Mammary glands—highly modified; rigorously camouflaged—were finally sucked dry. Only then could Callene pull away, opening her eyes, discovering Kaybecker wearing a strange vast smile that extended to his pale and wet and exceptionally round eyes. He was staring at her. He looked joyous. Enraptured. But he was also afraid, taking a deep breath and half-shuddering, some part of him trying to fend off the swift mad thoughts running through his brain.
“I understand,” she whispered.
She was tempted to say, “Don’t worry. You’ll be all right.”
But he wouldn’t be, of course. And she refused to give him the smallest comfort, smiling bleakly at him, thinking:
This is how I looked. This is how I am with him.

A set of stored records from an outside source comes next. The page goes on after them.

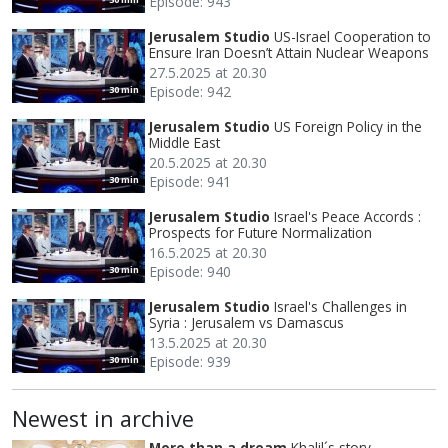
Episode: 943
Jerusalem Studio
US-Israel Cooperation to
Ensure Iran Doesn’t Attain Nuclear Weapons
27.5.2025 at 20.30
Episode: 942
30 min
Jerusalem Studio
US Foreign Policy in the
Middle East
20.5.2025 at 20.30
Episode: 941
30 min
Jerusalem Studio
Israel's Peace Accords :
Prospects for Future Normalization
16.5.2025 at 20.30
Episode: 940
30 min
Jerusalem Studio
Israel's Challenges in
Syria : Jerusalem vs Damascus
13.5.2025 at 20.30
Episode: 939
30 min
Newest in archive
More than a dream
Khalil´s story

Kaybecker’s cock had never lost its stiffness. Moving, casually shifting positions, the touch of her leg caused him to come again, a thread of semen dangling in the air, then breaking and beginning to dry.
He sobbed quietly, trying to thank her.
“Quiet,” she told him. Just once.
Kaybecker didn’t just obey. He took one of his wide hands and planted it squarely over his mouth, enforcing the silence.
Callene was astonished, and disgusted. This vast man was exactly like her, in a sense. Staring at those living eyes, she knew what he felt as he gazed up at his only love. And with that insight, disgust bled into an unexpected pity. Pity made her pull the hand from his mouth, and she quietly asked, “Do you know what love is?”
“A sickness,” Kaybecker replied.
Callene smiled in a grim fashion. “It’s hormones and it’s electricity. That’s where it comes from.”
“A sickness,” he repeated.
“Do you know what your pineal gland is?”
He shook his head, waiting for enlightenment.
“It’s the third eye in a reptile,” she growled. “Long ago, evolution rolled it back into our heads and made it blind.”
A little nod, and silence.
“What if?” she asked. “What if we could resurrect your pineal gland, making it into an eye again?”
“Is that… what I feel…?”
“We build a new eye, then we make it see exactly what we want it to see. Always. And everything it sees is piped straight into those parts of the brain that feel love.”
Kaybecker contemplated those words, then grinned in a bleak fashion, and with a dangerous, unexpected prescience, asked, “Who do you see…?”
“No one,” she lied, by reflex.
Then with too much force, she added, “Except you, of course.”
The monster had no choice but to smile again, serene for the moment.
Glancing at cameras she couldn’t see, Callene prayed that the AIs were being doctored as promised. Then she told her lover, “I don’t like your captain. Or my new platoon.”
“No?”
“Transfer them,” she demanded. “As soon as possible.”
Kaybecker didn’t simply obey her will. He anticipated her next request, asking, “And who do you want to replace them with?”
“My old unit. From Seattle.”
He shook his head, trying to free it of the crazy images.
“Do that for me,” Callene promised, “and we’ll always be together.”
Each of Kaybecker’s eyes stared up at Her, and, with a voice that bounced from whisper to a near-shout and back again, he asked, “This gland in my head… this new eye… I can’t ever close it, can I?”
“Never. No.”
A sudden enrapturing joy filled the face.
“Good!” he moaned. “Good/”
A spiderweb screen has been stretched between fir trees, projecting an image sent from the moon, from a microcamera hidden in the rebels’ own barricades. Grainy at best and usually badly blurred, it’s nonetheless a remarkable achievement, the camera’s whisper-signal having to pierce ten kinds of jamming and a storm of hard radiation.
Partygoers watch an ocean of blood-red magma swirling beneath floes of blackish rock. An armored rocket races past. A fountain of magma explodes as another nuclear bullet plunges home. The lunar horizon is close and eerily smooth. Decades of war have obliterated Nearside’s ancient craters and mountains. And the culprit stands on the horizon: The earth regards the moon with its night face, the Pacific coastline and Seattle obscured by the forty-minute-old blackout.
People have formed an unbalanced horseshoe in front of the screen, scientists on one side and guests on the other. Kaybecker stands in the middle, his arm draped possessively over Callene’s shoulder. His dinner plate lies at his feet, forgotten. Crickets and odd beetles march in the remaining gravy, some feasting while the rest quietly drown.